Matthews ended up being one of a cohort of 40 to use a then revolutionary IBM System/360 mainframe, a Model 20. It had 4K of main memory, two magnetic tape drives and all data was processed via punched cards.
Modern mainframes are unrecognisable from the ones seen in those early days of the technology. The IBM z14, which Big Blue shipped to Australia in October, has up to 32 terabytes of memory and boasts the world’s fastest microprocessor, according to its maker, at 5.2GHz.
But the people that work with the machines, like Matthews, are very much the same.
While mainframes look set to run core processes within Australia's biggest businesses for many years to come, the men and women that keep them running are now "thinking of their stamp collecting" as Matthews jokes, and about to retire.
A skills crisis, feared for a decade or more, is now beginning to bite. And hard.
“There is a missing generation of skilled mainframe blokes and sheilas," Matthews says. "There is a definite skills shortage looming.”
For more than 50 years ‘Big Iron’ has been relied upon to host mission-critical applications for banks, airlines, insurance companies, logistics firms and government.
Australian companies were among the first in the world to order from the IBM System/360 range – Holden, real estate agent LJ Hooker, chemical company ICI and Qantas among them. Although mainframe customer numbers rose and fell over the years, the big end of town has for the most part stuck with the machines.
The latest global BMC mainframe survey of executives and technical leads found 91 per cent of respondents saw the mainframe as a “long term, viable” platform (an increase from the previous year) and fewer (22 per cent down from 36 per cent) were planning to migrate workloads off the platform.
There are 63 mainframes (insourced and outsourced) in Australia and they aren’t going anywhere soon.
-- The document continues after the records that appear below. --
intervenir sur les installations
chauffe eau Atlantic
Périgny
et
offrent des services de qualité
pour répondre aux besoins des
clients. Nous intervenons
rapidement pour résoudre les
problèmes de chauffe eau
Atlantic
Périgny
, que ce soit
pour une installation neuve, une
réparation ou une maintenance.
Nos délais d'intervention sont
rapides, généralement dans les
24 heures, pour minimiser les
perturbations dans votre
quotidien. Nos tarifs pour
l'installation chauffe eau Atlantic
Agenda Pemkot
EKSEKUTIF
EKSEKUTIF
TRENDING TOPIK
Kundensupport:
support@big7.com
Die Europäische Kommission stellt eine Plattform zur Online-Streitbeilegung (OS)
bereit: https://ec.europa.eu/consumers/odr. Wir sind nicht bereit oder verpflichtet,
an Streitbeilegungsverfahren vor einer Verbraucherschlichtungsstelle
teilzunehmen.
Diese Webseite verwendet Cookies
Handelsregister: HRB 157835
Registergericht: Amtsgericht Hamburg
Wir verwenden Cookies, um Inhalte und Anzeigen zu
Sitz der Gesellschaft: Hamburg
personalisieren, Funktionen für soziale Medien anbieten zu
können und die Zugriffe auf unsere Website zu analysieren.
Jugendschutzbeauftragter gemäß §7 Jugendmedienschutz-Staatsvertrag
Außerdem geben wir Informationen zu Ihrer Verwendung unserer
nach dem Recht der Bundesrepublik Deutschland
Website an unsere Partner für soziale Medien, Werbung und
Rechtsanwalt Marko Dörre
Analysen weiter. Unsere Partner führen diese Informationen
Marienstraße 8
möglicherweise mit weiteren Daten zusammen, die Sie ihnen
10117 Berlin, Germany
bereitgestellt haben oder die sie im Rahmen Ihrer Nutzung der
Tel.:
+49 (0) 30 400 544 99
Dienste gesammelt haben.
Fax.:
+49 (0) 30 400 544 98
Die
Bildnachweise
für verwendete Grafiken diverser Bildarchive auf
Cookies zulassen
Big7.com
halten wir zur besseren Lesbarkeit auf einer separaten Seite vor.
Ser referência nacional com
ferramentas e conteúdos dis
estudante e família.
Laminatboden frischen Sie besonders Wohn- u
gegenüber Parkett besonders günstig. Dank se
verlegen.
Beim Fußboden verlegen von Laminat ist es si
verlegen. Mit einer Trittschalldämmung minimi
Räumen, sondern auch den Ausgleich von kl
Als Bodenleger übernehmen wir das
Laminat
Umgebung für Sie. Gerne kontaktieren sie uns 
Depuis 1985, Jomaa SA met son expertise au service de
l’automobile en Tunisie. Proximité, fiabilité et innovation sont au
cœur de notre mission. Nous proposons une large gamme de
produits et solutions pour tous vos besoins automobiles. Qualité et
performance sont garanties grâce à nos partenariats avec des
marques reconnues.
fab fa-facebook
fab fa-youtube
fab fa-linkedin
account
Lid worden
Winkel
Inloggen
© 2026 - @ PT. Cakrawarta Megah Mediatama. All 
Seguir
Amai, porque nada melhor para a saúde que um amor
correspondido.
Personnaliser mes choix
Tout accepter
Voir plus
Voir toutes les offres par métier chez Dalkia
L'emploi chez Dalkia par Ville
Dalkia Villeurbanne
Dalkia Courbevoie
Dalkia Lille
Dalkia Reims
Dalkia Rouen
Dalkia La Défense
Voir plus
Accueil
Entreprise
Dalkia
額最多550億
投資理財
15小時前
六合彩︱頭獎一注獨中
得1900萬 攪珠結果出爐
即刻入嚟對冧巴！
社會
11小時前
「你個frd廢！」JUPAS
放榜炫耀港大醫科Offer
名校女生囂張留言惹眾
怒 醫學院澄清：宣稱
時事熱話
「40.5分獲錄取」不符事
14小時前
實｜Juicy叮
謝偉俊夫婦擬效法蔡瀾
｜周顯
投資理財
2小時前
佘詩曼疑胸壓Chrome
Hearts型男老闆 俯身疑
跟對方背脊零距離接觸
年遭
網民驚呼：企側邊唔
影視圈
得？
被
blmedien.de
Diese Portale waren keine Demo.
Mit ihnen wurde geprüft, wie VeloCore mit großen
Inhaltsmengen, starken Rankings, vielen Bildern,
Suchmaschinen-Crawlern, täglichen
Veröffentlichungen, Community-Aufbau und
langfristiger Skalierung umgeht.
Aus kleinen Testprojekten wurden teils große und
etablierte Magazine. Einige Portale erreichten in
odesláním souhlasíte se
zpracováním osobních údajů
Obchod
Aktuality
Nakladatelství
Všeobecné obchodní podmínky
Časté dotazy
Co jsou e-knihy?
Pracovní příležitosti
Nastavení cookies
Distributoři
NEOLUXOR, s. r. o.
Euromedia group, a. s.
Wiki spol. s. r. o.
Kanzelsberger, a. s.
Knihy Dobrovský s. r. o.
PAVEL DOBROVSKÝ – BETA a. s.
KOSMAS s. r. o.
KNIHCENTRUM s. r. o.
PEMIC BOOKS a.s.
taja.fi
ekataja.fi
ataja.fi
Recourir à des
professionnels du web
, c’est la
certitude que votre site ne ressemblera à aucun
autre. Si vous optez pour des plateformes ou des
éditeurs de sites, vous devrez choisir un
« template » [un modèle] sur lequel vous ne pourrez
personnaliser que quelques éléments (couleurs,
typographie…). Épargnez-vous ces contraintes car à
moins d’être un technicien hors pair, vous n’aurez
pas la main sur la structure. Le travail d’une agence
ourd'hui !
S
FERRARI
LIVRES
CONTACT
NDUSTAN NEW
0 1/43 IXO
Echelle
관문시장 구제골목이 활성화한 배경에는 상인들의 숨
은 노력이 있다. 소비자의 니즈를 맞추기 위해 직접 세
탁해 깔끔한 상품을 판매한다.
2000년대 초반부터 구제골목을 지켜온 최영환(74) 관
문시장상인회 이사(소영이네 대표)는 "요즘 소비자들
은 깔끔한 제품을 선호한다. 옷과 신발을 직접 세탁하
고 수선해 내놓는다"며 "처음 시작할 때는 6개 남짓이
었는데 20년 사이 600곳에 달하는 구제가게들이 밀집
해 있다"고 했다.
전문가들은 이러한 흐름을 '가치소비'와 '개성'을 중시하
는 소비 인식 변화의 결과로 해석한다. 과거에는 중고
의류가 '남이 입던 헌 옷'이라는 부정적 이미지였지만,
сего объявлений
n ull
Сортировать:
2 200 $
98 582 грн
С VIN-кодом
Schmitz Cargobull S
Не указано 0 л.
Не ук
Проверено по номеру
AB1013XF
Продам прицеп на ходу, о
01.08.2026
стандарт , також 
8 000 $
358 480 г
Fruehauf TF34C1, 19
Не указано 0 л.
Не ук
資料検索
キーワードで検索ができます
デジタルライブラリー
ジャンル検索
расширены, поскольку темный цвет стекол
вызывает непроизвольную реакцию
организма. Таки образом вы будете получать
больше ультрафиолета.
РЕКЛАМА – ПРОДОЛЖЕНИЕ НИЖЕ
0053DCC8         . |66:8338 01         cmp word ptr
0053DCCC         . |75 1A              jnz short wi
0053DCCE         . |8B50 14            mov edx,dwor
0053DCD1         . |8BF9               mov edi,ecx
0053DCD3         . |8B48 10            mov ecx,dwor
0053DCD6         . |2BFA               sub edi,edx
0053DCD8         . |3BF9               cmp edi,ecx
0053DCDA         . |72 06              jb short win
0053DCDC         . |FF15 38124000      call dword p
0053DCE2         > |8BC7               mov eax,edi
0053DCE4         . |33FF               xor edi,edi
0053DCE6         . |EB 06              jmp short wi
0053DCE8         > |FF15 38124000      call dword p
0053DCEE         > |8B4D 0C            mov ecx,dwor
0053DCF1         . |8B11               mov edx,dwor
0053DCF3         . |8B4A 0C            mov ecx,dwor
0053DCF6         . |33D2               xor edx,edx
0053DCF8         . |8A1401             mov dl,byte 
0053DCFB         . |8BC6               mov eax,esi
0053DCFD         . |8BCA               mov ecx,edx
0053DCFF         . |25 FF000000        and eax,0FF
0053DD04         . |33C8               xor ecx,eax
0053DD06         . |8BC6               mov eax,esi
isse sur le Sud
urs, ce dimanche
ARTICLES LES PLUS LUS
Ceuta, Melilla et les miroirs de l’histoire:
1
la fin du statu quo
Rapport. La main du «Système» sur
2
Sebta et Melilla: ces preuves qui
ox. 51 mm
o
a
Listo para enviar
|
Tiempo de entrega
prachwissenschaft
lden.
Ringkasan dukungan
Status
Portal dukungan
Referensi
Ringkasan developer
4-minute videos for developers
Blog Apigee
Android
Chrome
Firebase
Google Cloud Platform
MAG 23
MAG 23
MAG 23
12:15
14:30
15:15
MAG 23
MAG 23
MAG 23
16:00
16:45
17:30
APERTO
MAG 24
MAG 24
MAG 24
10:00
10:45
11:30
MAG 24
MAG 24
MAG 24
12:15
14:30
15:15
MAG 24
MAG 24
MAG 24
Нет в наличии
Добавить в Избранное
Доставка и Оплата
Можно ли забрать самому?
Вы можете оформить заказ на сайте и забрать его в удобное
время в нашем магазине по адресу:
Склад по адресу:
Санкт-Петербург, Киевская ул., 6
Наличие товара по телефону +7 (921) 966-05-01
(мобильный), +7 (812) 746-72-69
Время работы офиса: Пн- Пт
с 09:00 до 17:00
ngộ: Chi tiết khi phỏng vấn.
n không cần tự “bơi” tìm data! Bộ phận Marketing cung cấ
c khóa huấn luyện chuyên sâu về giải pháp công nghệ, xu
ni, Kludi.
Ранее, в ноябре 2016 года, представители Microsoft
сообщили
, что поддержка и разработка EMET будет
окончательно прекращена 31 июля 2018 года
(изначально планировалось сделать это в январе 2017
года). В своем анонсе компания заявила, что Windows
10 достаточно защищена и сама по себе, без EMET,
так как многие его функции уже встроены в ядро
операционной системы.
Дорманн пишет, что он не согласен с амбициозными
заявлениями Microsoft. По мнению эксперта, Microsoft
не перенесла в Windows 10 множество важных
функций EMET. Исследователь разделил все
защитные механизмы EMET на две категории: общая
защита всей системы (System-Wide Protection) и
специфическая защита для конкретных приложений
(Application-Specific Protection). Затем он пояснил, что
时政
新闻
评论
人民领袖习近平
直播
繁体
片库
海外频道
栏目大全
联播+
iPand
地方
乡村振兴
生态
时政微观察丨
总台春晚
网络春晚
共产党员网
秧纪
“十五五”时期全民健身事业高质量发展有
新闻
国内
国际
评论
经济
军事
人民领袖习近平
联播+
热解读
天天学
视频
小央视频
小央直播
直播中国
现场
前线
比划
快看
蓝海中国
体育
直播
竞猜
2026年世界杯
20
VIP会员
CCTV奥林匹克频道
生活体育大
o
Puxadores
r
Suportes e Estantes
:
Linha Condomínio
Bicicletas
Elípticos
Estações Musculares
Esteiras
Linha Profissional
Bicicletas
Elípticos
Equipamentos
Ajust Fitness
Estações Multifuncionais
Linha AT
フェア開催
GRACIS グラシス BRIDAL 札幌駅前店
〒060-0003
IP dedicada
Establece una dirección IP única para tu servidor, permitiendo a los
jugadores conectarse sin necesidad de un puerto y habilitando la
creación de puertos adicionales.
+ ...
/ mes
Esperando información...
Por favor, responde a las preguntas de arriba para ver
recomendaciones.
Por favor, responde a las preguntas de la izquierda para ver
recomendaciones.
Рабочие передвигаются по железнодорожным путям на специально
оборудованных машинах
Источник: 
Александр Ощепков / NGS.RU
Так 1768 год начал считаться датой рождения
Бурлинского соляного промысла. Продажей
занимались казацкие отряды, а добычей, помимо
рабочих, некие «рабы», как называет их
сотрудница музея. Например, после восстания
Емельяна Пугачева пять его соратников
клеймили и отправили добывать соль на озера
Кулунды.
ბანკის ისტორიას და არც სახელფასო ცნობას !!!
In the past 12 months alone the Department of Human Services, Australian Taxation Office, Queensland Government, and South Australian Government have all signed, sought or extended major mainframe deals.
According to IBM, the dominant player in the market, its mainframes run 68 per cent of the world’s production workloads, handle 87 per cent of all credit card transactions – meaning “just about everyone has used a mainframe computer at one point or another,” the company says – and are used by 44 of the top 50 banks and 18 of the top 25 retailers.
They are highly dependable (a joke among those that work with them is that ‘uptime is measured in years’), secure and scaleable. They are still able to run programs written in COBOL in the sixties, and some still do.
Despite the mainframe's central and enduring position in the enterprise – or perhaps because of it – new blood is not joining the specialist workforce.